* [TASK]: Using the entries below, give the count of lines that hold "popular". Say nothing besides the number.

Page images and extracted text
————
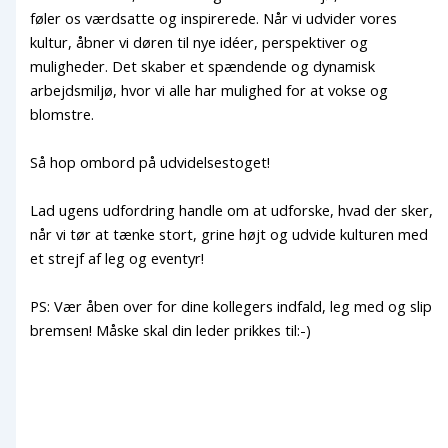
føler os værdsatte og inspirerede. Når vi udvider vores
kultur, åbner vi døren til nye idéer, perspektiver og
muligheder. Det skaber et spændende og dynamisk
arbejdsmiljø, hvor vi alle har mulighed for at vokse og
blomstre.
Så hop ombord på udvidelsestoget!
Lad ugens udfordring handle om at udforske, hvad der sker,
når vi tør at tænke stort, grine højt og udvide kulturen med
et strejf af leg og eventyr!
PS: Vær åben over for dine kollegers indfald, leg med og slip
bremsen! Måske skal din leder prikkes til:-)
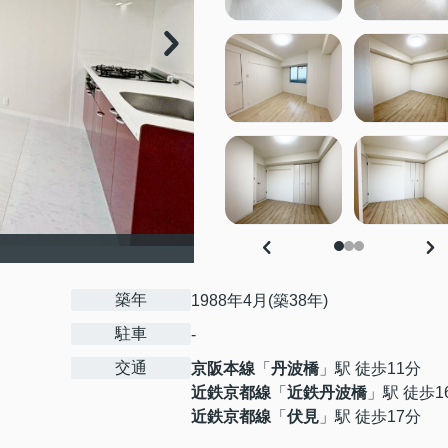
築年
1988年4月(築38年)
駐車
-
交通
京阪本線
「
丹波橋
」駅 徒歩11分
近鉄京都線
「
近鉄丹波橋
」駅 徒歩1
近鉄京都線
「
伏見
」駅 徒歩17分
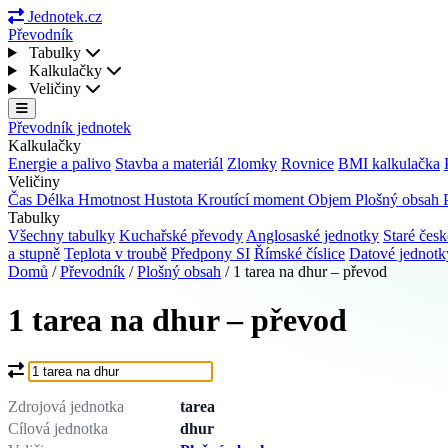
Jednotek.cz
Převodník
Tabulky
Kalkulačky
Veličiny
Převodník jednotek
Kalkulačky
Energie a palivo
Stavba a materiál
Zlomky
Rovnice
BMI kalkulačka
Veličiny
Čas
Délka
Hmotnost
Hustota
Kroutící moment
Objem
Plošný obsah
Tabulky
Všechny tabulky
Kuchařské převody
Anglosaské jednotky
Staré česk
a stupně
Teplota v troubě
Předpony SI
Římské číslice
Datové jednot
Domů
/
Převodník
/
Plošný obsah
/
1 tarea na dhur – převod
1 tarea na dhur – převod
Co chcete převést?
Zdrojová jednotka
tarea
Cílová jednotka
dhur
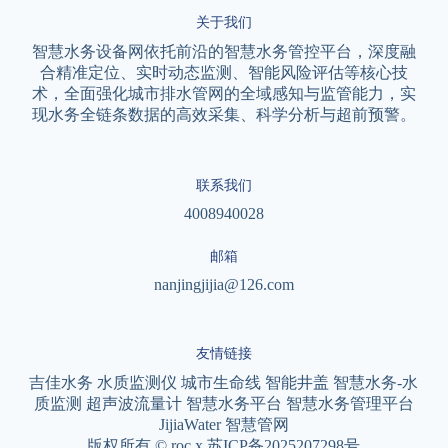
关于我们
智慧水务设备网依托前沿的智慧水务管控平台，深度融
合精准定位、实时动态监测、智能风险评估等核心技
术，全面强化城市排水管网的全域感知与监管能力，实
现水务全链条数据的高效采集、科学分析与超前预警。
联系我们
4008940028
邮箱
nanjingjijia@126.com
友情链接
吉佳水务
水质监测仪
城市生命线
智能井盖
智慧水务-水
质监测
超声波流量计
智慧水务平台
智慧水务管理平台
JijiaWater
智慧管网
版权所有 © roc.x 苏ICP备2025207298号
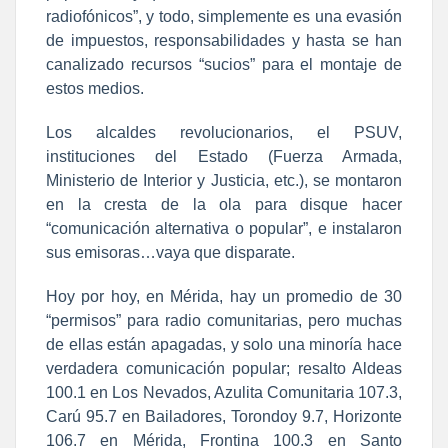
radiofónicos”, y todo, simplemente es una evasión
de impuestos, responsabilidades y hasta se han
canalizado recursos “sucios” para el montaje de
estos medios.
Los alcaldes revolucionarios, el PSUV,
instituciones del Estado (Fuerza Armada,
Ministerio de Interior y Justicia, etc.), se montaron
en la cresta de la ola para disque hacer
“comunicación alternativa o popular”, e instalaron
sus emisoras…vaya que disparate.
Hoy por hoy, en Mérida, hay un promedio de 30
“permisos” para radio comunitarias, pero muchas
de ellas están apagadas, y solo una minoría hace
verdadera comunicación popular; resalto Aldeas
100.1 en Los Nevados, Azulita Comunitaria 107.3,
Carú 95.7 en Bailadores, Torondoy 9.7, Horizonte
106.7 en Mérida, Frontina 100.3 en Santo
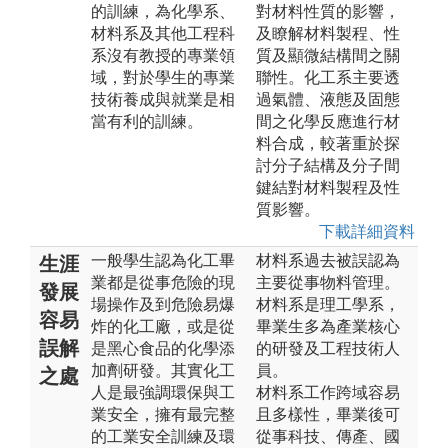
的訓練，為化學系、
對材料性質的影響，
材料系及其他工程科
及瞭解材料製程、性
系沒有教授的專業領
質及顯微結構間之關
域，對於學生的專業
聯性。化工系主要透
技術養成與就業是相
過氣體、液態及固態
當有利的訓練。
間之化學反應進行材
料合成，較著重於探
討分子結構及分子間
鍵結對材料製程及性
質影響。
下載詳細資料
一般學生認為化工畢
材料系過去被誤認為
生涯
業都是從事危險的現
主要從事物料管理。
發展
場操作及到危險易爆
材料系是理工學系，
容易
炸的化工廠，或是從
畢業生多為產業核心
誤解
是黑心食品的化學添
的研發及工程技術人
加劑研發。其實化工
員。
之處
人是最強調環保與工
材料系工作跨域容易
業安全，擁有最完整
且多樣性，畢業後可
的工業安全訓練及環
從事科技、傳產、國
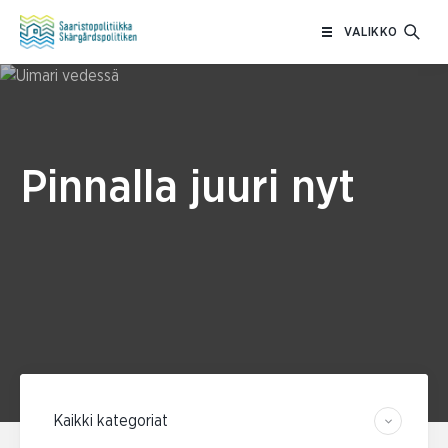
Siirry
VALIKKO
sisältöön
Pinnalla juuri nyt
Suodata kategorian mukaan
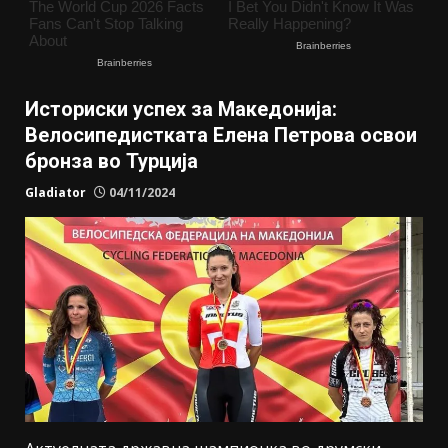
Историски успех за Македонија:
Велосипедистката Елена Петрова освои
бронза во Турција
Gladiator
04/11/2024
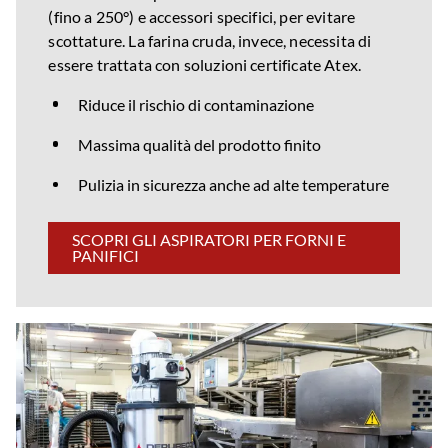
(fino a 250°) e accessori specifici, per evitare
scottature. La farina cruda, invece, necessita di
essere trattata con soluzioni certificate Atex.
Riduce il rischio di contaminazione
Massima qualità del prodotto finito
Pulizia in sicurezza anche ad alte temperature
SCOPRI GLI ASPIRATORI PER FORNI E
PANIFICI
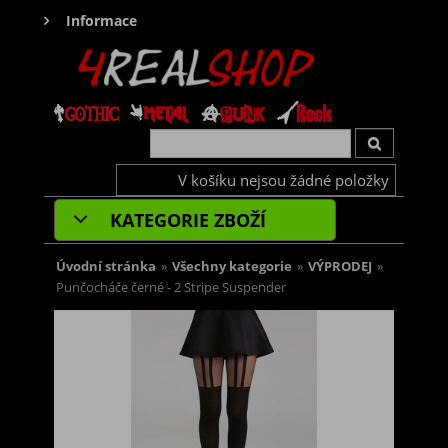
Informace
V košíku nejsou žádné položky
KATEGORIE ZBOŽÍ
Úvodní stránka
»
Všechny kategorie
»
VÝPRODEJ
»
Punčocháče černé - 2 Stripe Suspender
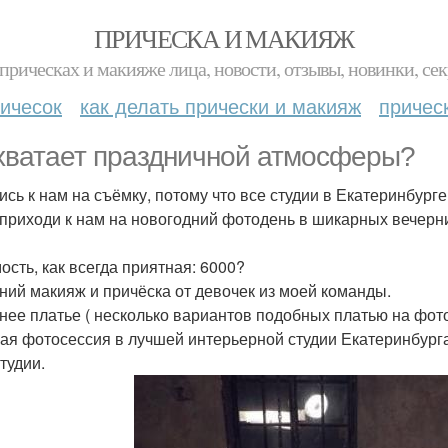
ПРИЧЕСКА И МАКИЯЖ
прическах и макияже лица, новости, отзывы, новинки, сек
ичесок
как делать прически и макияж
причес
хватает праздничной атмосферы?
ись к нам на съёмку, потому что все студии в Екатеринбург
 приходи к нам на новогодний фотодень в шикарных вечерних
ость, как всегда приятная: 6000?
ний макияж и причёска от девочек из моей команды.
нее платье ( несколько вариантов подобных платью на фото
ая фотосессия в лучшей интерьерной студии Екатеринбурга
тудии.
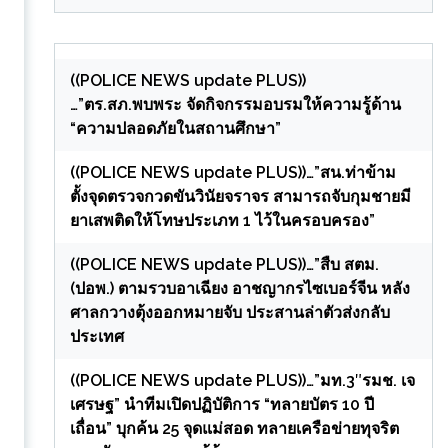
((POLICE NEWS update PLUS))
…”ตร.สภ.พบพระ จัดกิจกรรมอบรมให้ความรู้ด้าน
“ความปลอดภัยในสถานศึกษา”
((POLICE NEWS update PLUS))…”สน.ท่าข้าม
ตั้งจุดตรวจกวดขันวินัยจราจร สามารถจับกุมชายมี
ยาเสพติดให้โทษประเภท 1 ไว้ในครอบครอง”
((POLICE NEWS update PLUS))…”สืบ สตม.
(ปอพ.) ตามรวบอาเฉียง อาชญากรไซเบอร์จีน หลัง
ศาลกวางตุ้งออกหมายจับ ประสานล่าตัวส่งกลับ
ประเทศ
((POLICE NEWS update PLUS))…”มท.3″รมช. เจ
เศรษฐ” นำทีมเปิดปฏิบัติการ “ทลายบัตร 10 ปี
เถื่อน” บุกค้น 25 จุดแม่สอด ทลายเครือข่ายทุจริต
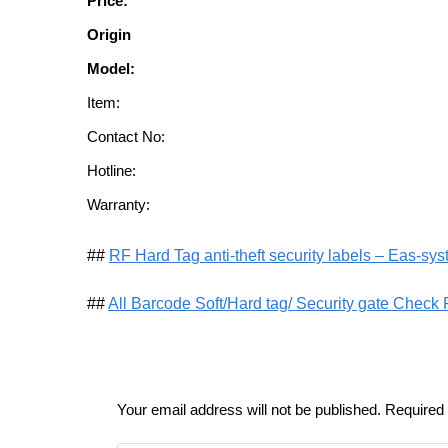
Price:
Origin
Model:
Item:
Contact No:
Hotline:
Warranty:
##
RF Hard Tag anti-theft security labels – Eas-sy
##
All Barcode Soft/Hard tag/ Security gate Check
Your email address will not be published.
Required 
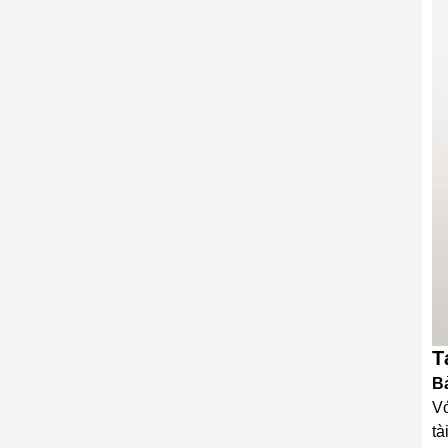
T
Bả
Vớ
tà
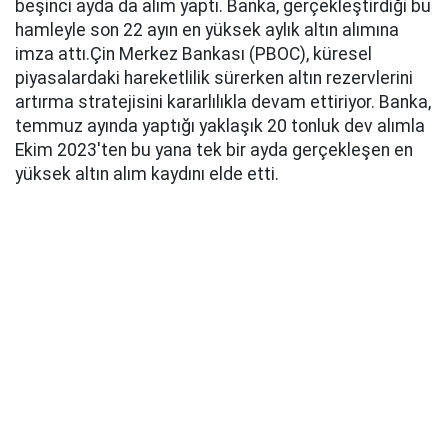
beşinci ayda da alım yaptı. Banka, gerçekleştirdiği bu
hamleyle son 22 ayın en yüksek aylık altın alımına
imza attı.Çin Merkez Bankası (PBOC), küresel
piyasalardaki hareketlilik sürerken altın rezervlerini
artırma stratejisini kararlılıkla devam ettiriyor. Banka,
temmuz ayında yaptığı yaklaşık 20 tonluk dev alımla
Ekim 2023'ten bu yana tek bir ayda gerçekleşen en
yüksek altın alım kaydını elde etti.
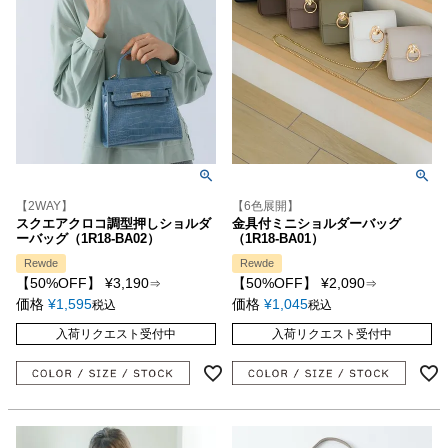
【2WAY】
【6色展開】
スクエアクロコ調型押しショルダ
金具付ミニショルダーバッグ
ーバッグ（1R18-BA02）
（1R18-BA01）
Rewde
Rewde
【50%OFF】
¥
3,190
【50%OFF】
¥
2,090
⇒
⇒
価格
¥
1,595
価格
¥
1,045
税込
税込
入荷リクエスト受付中
入荷リクエスト受付中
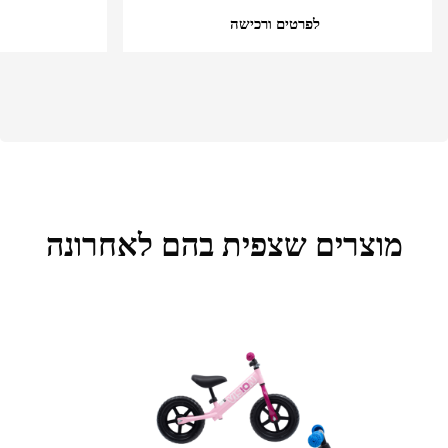
לפרטים ורכישה
מוצרים שצפית בהם לאחרונה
————
* [WRITTEN ANSWER]: 2